If the geometry indeed changes every frame, you should do it on the GPU.
Keep in mind that every other solution that doesn't rely on the immediate mode will be faster than what you have right now. You might not even have to do it on the GPU.
But maybe you want to use shadow mapping instead, which is more efficient in some cases. It will also make it possible to render shadows for alpha tested objects like grass.
But it seems like you really need the resulting shadow geometry, so I'm not sure if that's an option for you.
Now back to the shadow volumes.
Extracting the shadow silhouette from a mesh using geometry shaders is a pretty complex process. But there's enough information about it on the internet.
Here's an article by Nvidia, which explains the process in detail:
Efficient and Robust Shadow Volumes Using Hierarchical Occlusion Culling and Geometry Shaders.
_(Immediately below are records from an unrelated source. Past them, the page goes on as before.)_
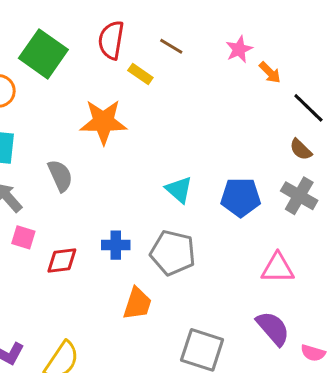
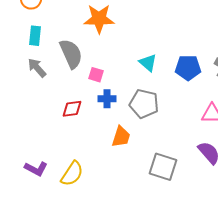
gray semicircle: (60, 176) -> (71, 54), size x1.4
pink square: (23, 237) -> (96, 75), moved

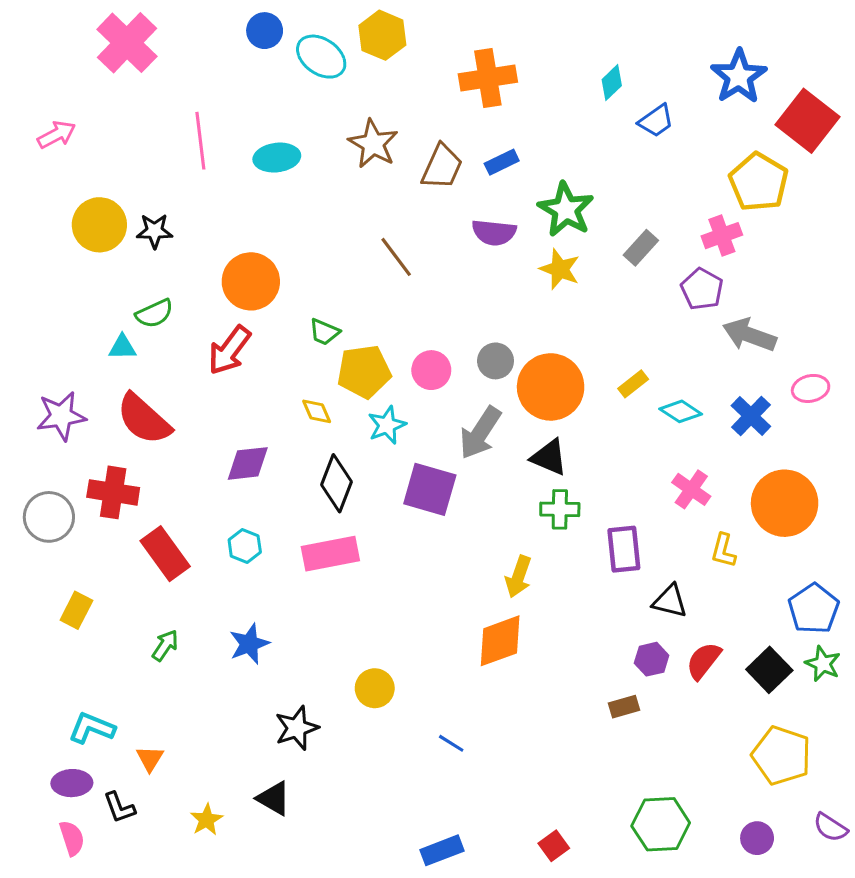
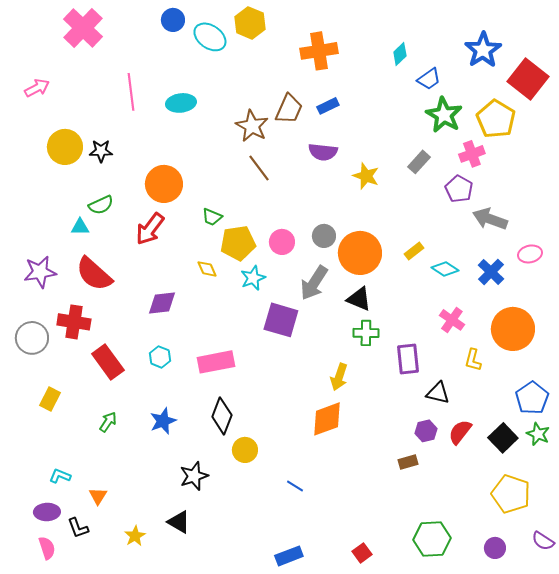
brown star: (373, 144) -> (252, 126), moved
green star: (566, 210) -> (444, 115), moved
black diamond: (336, 483) -> (222, 416), moved
cyan L-shape: (92, 728) -> (60, 476), size x0.7

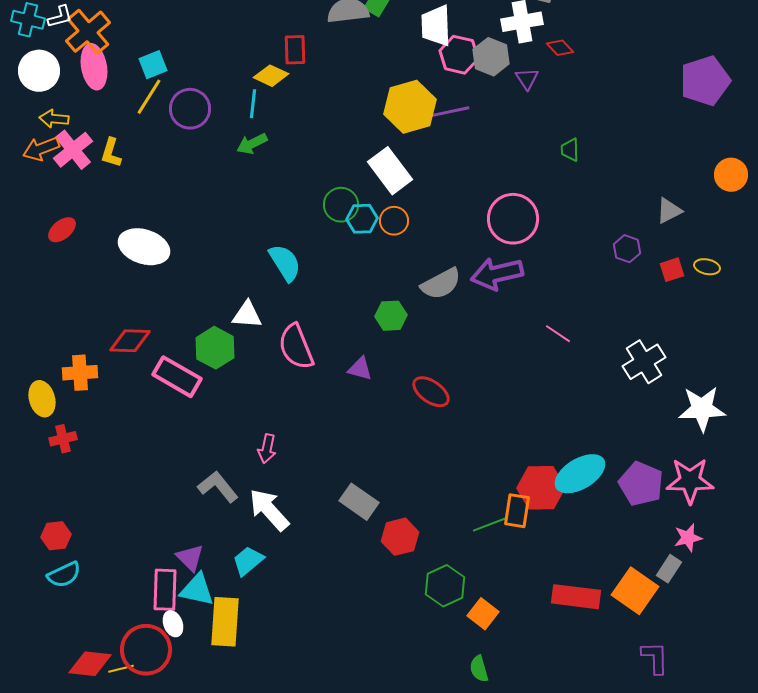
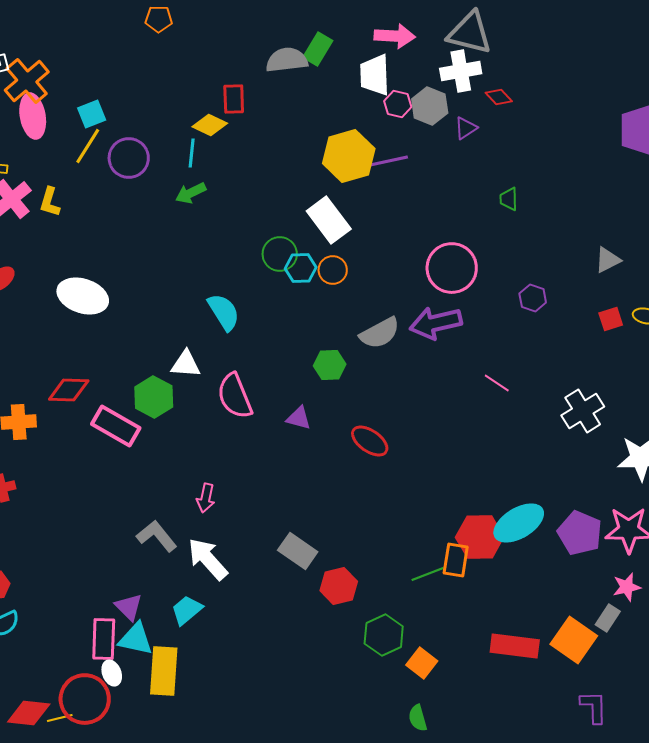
pink hexagon: (459, 55) -> (398, 104), size x0.7
purple triangle: (527, 79) -> (466, 128), turned 30
purple hexagon: (627, 249) -> (533, 298), moved

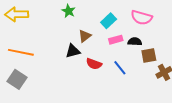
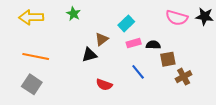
green star: (69, 11) -> (73, 14), moved
pink semicircle: (142, 18) -> (177, 18), moved
red semicircle: (94, 64) -> (104, 85), moved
Here's another approach (from 2003) which doesn't even require geometry shaders, which could be interesting on low-end hardware:
http://de.slideshare.net/stefan_b/shadow-volumes-on-programmable-graphics-hardware
If you don't need the most efficient solution (using the shadow silhouette), you can also simply extract every triangle of the mesh on it's own. This is very easy using a geometry shader. I'd try that first before trying to implement silhouette extraction on the GPU.
About the "render to VBO" part of your question:
As far as I know there's no way to read the output of the geometry shader back to the CPU. Don't quote me on this, but I've never heard of a way to do this.